EXERCISE GOAL: When you restate the records, do so word for word and omit any picture they contain.

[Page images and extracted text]
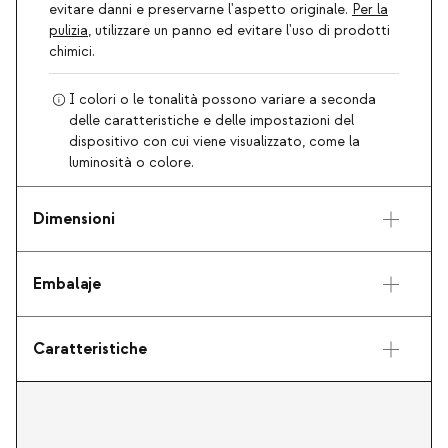
evitare danni e preservarne l'aspetto originale.
Per la
pulizia
, utilizzare un panno ed evitare l'uso di prodotti
chimici.
I colori o le tonalità possono variare a seconda
delle caratteristiche e delle impostazioni del
dispositivo con cui viene visualizzato, come la
luminosità o colore.
Dimensioni
Embalaje
Caratteristiche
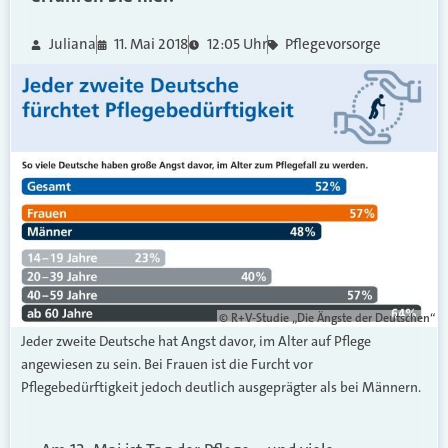
Juliana
11. Mai 2018
12:05 Uhr
Pflegevorsorge
© R+V-Studie „Die Ängste der Deutschen“
Jeder zweite Deutsche hat Angst davor, im Alter auf Pflege
angewiesen zu sein. Bei Frauen ist die Furcht vor
Pflegebedürftigkeit jedoch deutlich ausgeprägter als bei Männern.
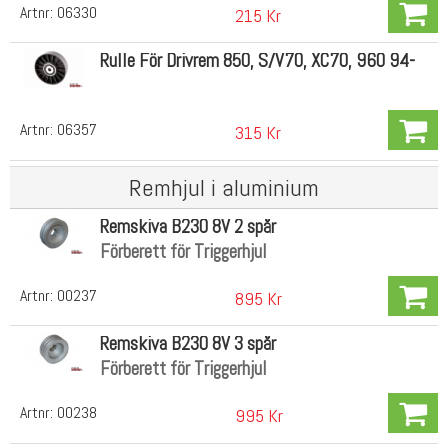
Artnr:
06330
215 Kr
Rulle För Drivrem 850, S/V70, XC70, 960 94-
Artnr:
06357
315 Kr
Remhjul i aluminium
Remskiva B230 8V 2 spår
Förberett för Triggerhjul
Artnr:
00237
895 Kr
Remskiva B230 8V 3 spår
Förberett för Triggerhjul
Artnr:
00238
995 Kr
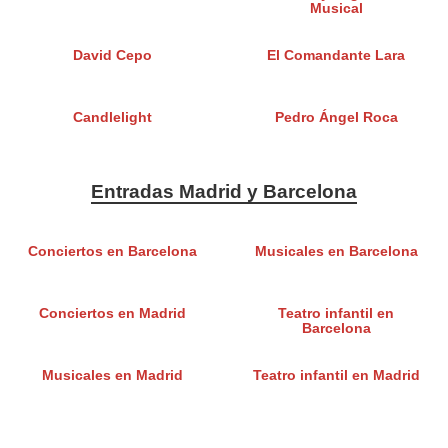
Musical
David Cepo
El Comandante Lara
Candlelight
Pedro Ángel Roca
Entradas Madrid y Barcelona
Conciertos en Barcelona
Musicales en Barcelona
Conciertos en Madrid
Teatro infantil en
Barcelona
Musicales en Madrid
Teatro infantil en Madrid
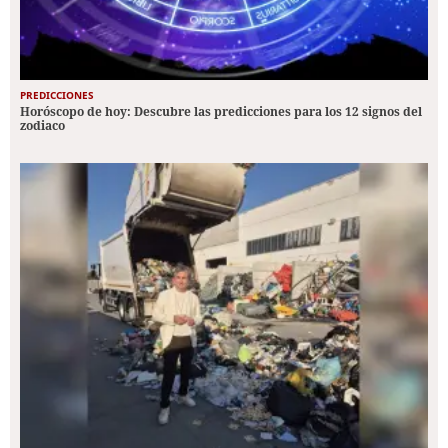
PREDICCIONES
Horóscopo de hoy: Descubre las predicciones para los 12 signos del
zodiaco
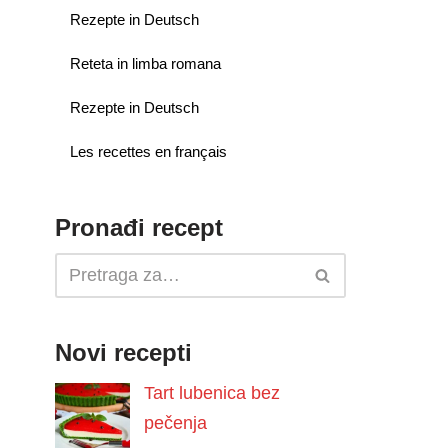
Rezepte in Deutsch
Reteta in limba romana
Rezepte in Deutsch
Les recettes en français
Pronađi recept
Novi recepti
Tart lubenica bez
pečenja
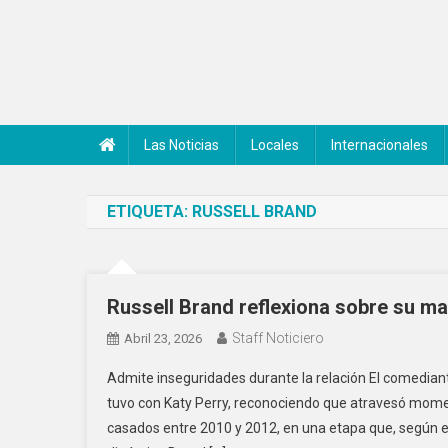
Saltar
al
contenido
Noticiero Canal 42
Las Noticias
Locales
Internacionales
ETIQUETA:
RUSSELL BRAND
Russell Brand reflexiona sobre su ma
Staff Noticiero
Abril 23, 2026
Admite inseguridades durante la relación El comedian
tuvo con Katy Perry, reconociendo que atravesó momen
casados entre 2010 y 2012, en una etapa que, según e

ANSWER TO THE EXERCISE:
evitare danni e preservarne l'aspetto originale.
Per la
pulizia
, utilizzare un panno ed evitare l'uso di prodotti
chimici.
I colori o le tonalità possono variare a seconda
delle caratteristiche e delle impostazioni del
dispositivo con cui viene visualizzato, come la
luminosità o colore.
Dimensioni
Embalaje
Caratteristiche
Juliana
11. Mai 2018
12:05 Uhr
Pflegevorsorge
© R+V-Studie „Die Ängste der Deutschen“
Jeder zweite Deutsche hat Angst davor, im Alter auf Pflege
angewiesen zu sein. Bei Frauen ist die Furcht vor
Pflegebedürftigkeit jedoch deutlich ausgeprägter als bei Männern.
Artnr:
06330
215 Kr
Rulle För Drivrem 850, S/V70, XC70, 960 94-
Artnr:
06357
315 Kr
Remhjul i aluminium
Remskiva B230 8V 2 spår
Förberett för Triggerhjul
Artnr:
00237
895 Kr
Remskiva B230 8V 3 spår
Förberett för Triggerhjul
Artnr:
00238
995 Kr
Musical
David Cepo
El Comandante Lara
Candlelight
Pedro Ángel Roca
Entradas Madrid y Barcelona
Conciertos en Barcelona
Musicales en Barcelona
Conciertos en Madrid
Teatro infantil en
Barcelona
Musicales en Madrid
Teatro infantil en Madrid
PREDICCIONES
Horóscopo de hoy: Descubre las predicciones para los 12 signos del
zodiaco
Rezepte in Deutsch
Reteta in limba romana
Rezepte in Deutsch
Les recettes en français
Pronađi recept
Novi recepti
Tart lubenica bez
pečenja
Saltar
al
contenido
Noticiero Canal 42
Las Noticias
Locales
Internacionales
ETIQUETA:
RUSSELL BRAND
Russell Brand reflexiona sobre su ma
Staff Noticiero
Abril 23, 2026
Admite inseguridades durante la relación El comedian
tuvo con Katy Perry, reconociendo que atravesó momen
casados entre 2010 y 2012, en una etapa que, según e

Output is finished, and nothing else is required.